Türkiye'nin, Rusya'dan S-400 alımının ardından ABD tarafından F-35 programından çıkarılması hava kuvvetlerinde yeni arayışlara neden oldu.

 

Ankara, kendi imkanlarıyla geliştirmeye çalıştığı Milli Muharip (Savaş) Uçağı'nın (MMU) seri üretime geçmesinin 2030'u bulması bekleniyor.

 

Her yıl ortalama 24 uçak üretileceğinden milli savaş uçaklarının Türk Hava Kuvvetleri'nin (THK) elindeki mevcut filonun yerini alabilecek sayıya ulaşması 2040'ları bulabilir.

 

Türkiye'nin elinde 2020 verilerine göre, Blok 30, Blok 40, Blok 50 ve Blok 50+ modellerinden olmak üzere 238 adet F-16 ile 25 F-4 olmak üzere 263 civarında aktif savaş uçağı bulunuyor.

 

Türk Hava Kuvvetleri'ne 2002'den beri yeni savaş uçağı alımı yapılmadığı biliniyor. Yeni uçak almak yerine mevcut olanların modernizasyonuna çalışıldı.
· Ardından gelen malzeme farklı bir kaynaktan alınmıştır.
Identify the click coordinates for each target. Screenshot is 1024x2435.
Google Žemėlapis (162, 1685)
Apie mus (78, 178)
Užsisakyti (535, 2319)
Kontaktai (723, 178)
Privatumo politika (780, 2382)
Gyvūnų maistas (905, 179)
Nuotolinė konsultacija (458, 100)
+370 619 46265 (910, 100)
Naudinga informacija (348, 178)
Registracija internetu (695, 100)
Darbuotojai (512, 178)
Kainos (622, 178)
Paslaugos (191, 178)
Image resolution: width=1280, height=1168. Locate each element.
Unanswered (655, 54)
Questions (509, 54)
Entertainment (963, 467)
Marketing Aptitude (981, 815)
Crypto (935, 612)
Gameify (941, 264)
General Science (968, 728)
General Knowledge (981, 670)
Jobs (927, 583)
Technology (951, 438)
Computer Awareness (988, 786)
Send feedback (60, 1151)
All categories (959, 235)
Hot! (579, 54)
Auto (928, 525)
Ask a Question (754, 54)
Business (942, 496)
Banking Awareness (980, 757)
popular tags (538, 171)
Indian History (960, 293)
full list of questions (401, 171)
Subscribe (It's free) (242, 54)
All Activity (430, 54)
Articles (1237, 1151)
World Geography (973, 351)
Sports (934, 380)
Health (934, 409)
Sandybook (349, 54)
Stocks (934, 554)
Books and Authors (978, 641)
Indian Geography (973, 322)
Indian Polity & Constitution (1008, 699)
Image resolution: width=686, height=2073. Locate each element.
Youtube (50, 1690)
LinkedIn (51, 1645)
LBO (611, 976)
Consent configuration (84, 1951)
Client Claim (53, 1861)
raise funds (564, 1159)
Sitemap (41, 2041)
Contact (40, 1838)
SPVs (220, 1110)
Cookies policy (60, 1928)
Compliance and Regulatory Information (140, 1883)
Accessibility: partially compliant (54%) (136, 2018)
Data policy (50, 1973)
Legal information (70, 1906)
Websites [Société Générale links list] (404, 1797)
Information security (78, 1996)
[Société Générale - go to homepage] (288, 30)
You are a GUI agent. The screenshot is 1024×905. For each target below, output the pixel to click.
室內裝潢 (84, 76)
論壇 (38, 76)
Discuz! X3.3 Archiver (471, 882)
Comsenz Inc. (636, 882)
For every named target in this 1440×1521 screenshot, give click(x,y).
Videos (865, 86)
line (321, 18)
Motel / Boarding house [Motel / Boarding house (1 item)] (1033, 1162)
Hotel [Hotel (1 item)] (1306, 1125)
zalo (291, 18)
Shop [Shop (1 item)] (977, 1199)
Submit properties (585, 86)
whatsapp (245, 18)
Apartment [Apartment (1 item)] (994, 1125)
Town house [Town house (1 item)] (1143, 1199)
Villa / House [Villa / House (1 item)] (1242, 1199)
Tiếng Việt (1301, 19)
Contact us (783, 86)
F-16 Blok 30 modelinin modernizasyonu eski adı TAİ olan TUSAŞ (Türk Havacılık ve Uzay Sanayii A.Ş.) tarafından yapılıyor.

Yunanistan'ın alımları 'hava dengesi bozuluyor' endişesi yarattı

Türkiye'nin hava gücünün gündeme gelmesine ise Yunanistan'ın son süreçlerde attığı adımlar neden oldu.

Yunanistan'ın elinde 33 adet F-4, 154 adet  F-16, 24 adet Fransız yapımı Mirage-2000 BG Mig 2 ile 18 adet Mirage-2000 BG olmak üzere 227 civarı savaş uçağı var.

Ancak Yunanistan, Fransa'dan 18 adet gelişmiş Rafale savaş uçağı almak üzere anlaştı.

Geçen günlerde yapılan açıklamada bu sayının 24'e çıkarılacağı kaydedildi.

 

Ayrıca Yunanistan'ın filosuna 24 adet F-35'in de katılması bekleniyor.

Yunanistan'ın ilk etapta alacağı 18 adet Rafale uçağını Mirage-2000 BG yerine kullanması bekleniyor.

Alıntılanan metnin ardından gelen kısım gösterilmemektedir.